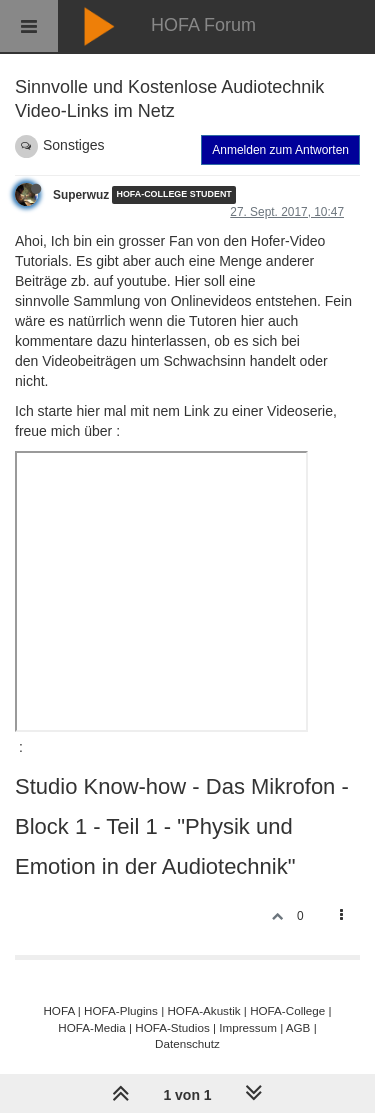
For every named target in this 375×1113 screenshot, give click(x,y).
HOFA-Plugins (121, 1010)
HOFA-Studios (172, 1027)
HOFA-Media (91, 1027)
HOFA (58, 1010)
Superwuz (81, 195)
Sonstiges (73, 145)
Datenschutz (187, 1043)
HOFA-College (287, 1010)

********

▶ Task directions: Retype the lines from the one containing "HOFA-Studios (172, 1027)" through the last line of the records. Leave out everything else.

▶ Reply:
HOFA-Studios (172, 1027)
HOFA-Media (91, 1027)
HOFA (58, 1010)
Superwuz (81, 195)
Sonstiges (73, 145)
Datenschutz (187, 1043)
HOFA-College (287, 1010)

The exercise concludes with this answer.